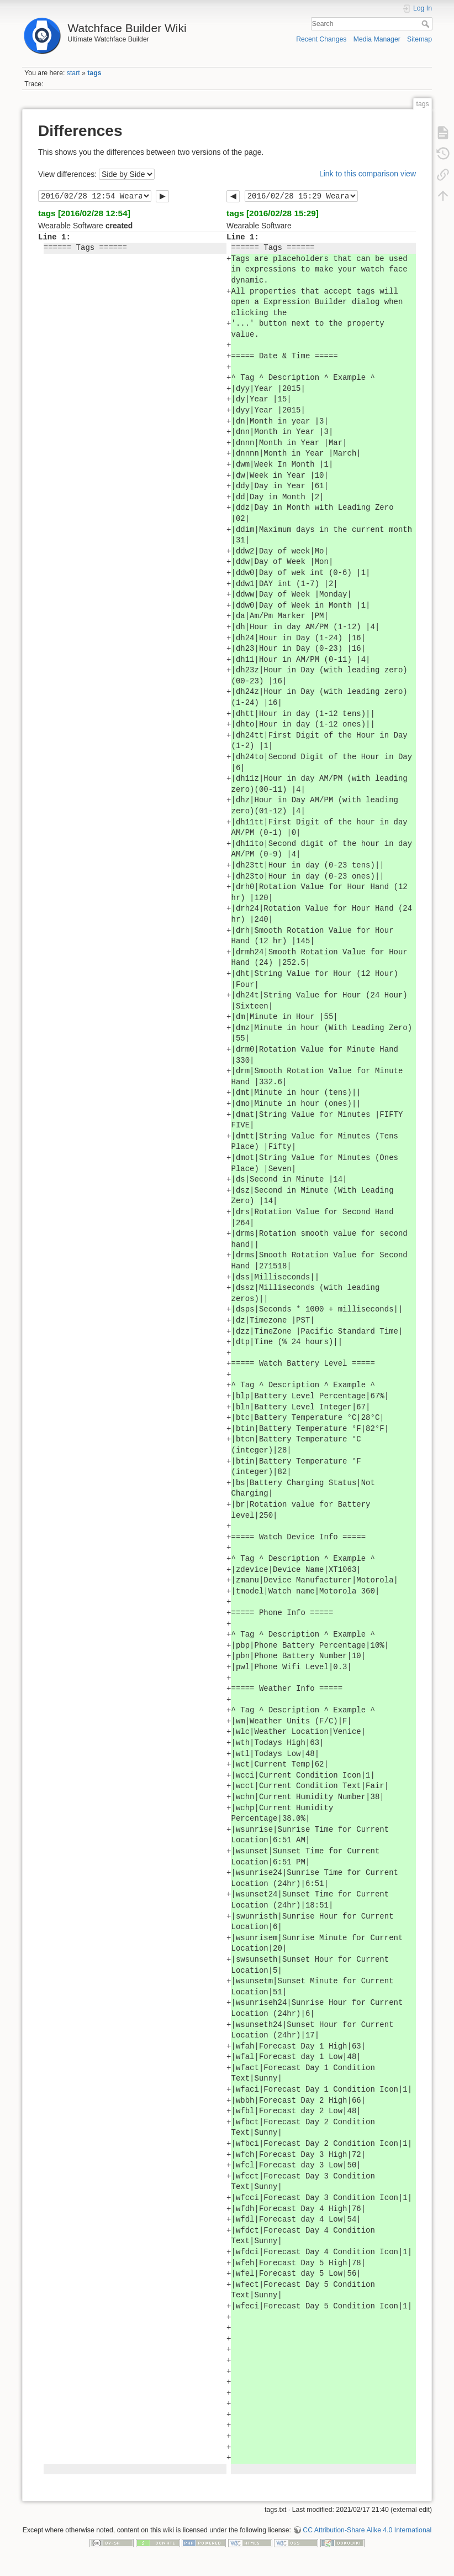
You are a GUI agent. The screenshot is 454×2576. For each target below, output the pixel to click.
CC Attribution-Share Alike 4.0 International (367, 2530)
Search (426, 24)
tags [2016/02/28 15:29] (272, 213)
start (73, 73)
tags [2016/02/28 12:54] (84, 213)
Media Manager (376, 39)
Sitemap (419, 39)
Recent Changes (321, 39)
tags (94, 73)
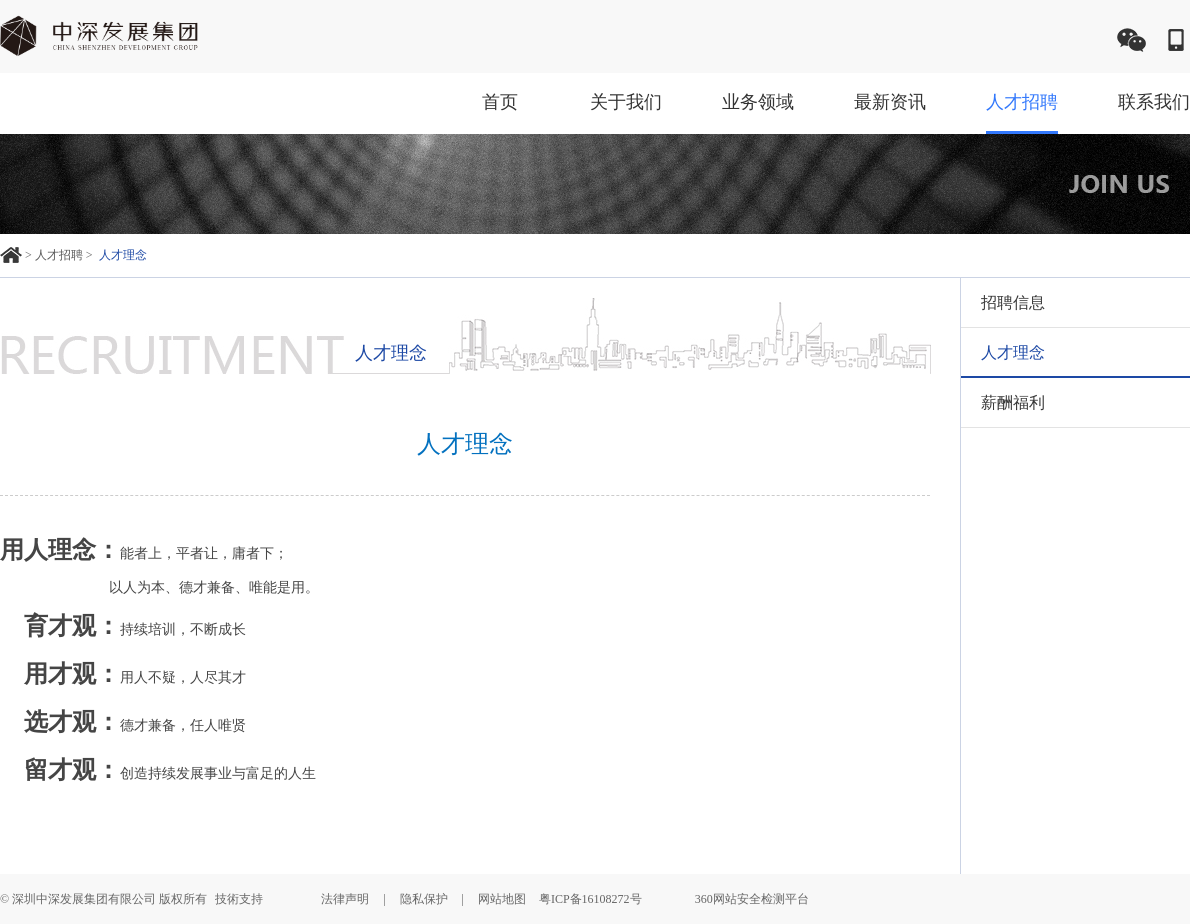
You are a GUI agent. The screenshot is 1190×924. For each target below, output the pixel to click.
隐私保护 (424, 899)
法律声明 (345, 899)
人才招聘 (59, 255)
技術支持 (239, 899)
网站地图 (502, 899)
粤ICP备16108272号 (590, 899)
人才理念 (123, 255)
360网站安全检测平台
- - -
Problem: Could the lines from the one with "CC Attribution-Share Alike" through the last line of the material above be written out exactly, both included, with pictures left out?

Task response:
CC Attribution-Share Alike 4.0 International (367, 2530)
Search (426, 24)
tags [2016/02/28 15:29] (272, 213)
start (73, 73)
tags [2016/02/28 12:54] (84, 213)
Media Manager (376, 39)
Sitemap (419, 39)
Recent Changes (321, 39)
tags (94, 73)
You are a GUI agent. The screenshot is 1190×924. For each target below, output the pixel to click.
隐私保护 (424, 899)
法律声明 (345, 899)
人才招聘 (59, 255)
技術支持 (239, 899)
网站地图 (502, 899)
粤ICP备16108272号 (590, 899)
人才理念 (123, 255)
360网站安全检测平台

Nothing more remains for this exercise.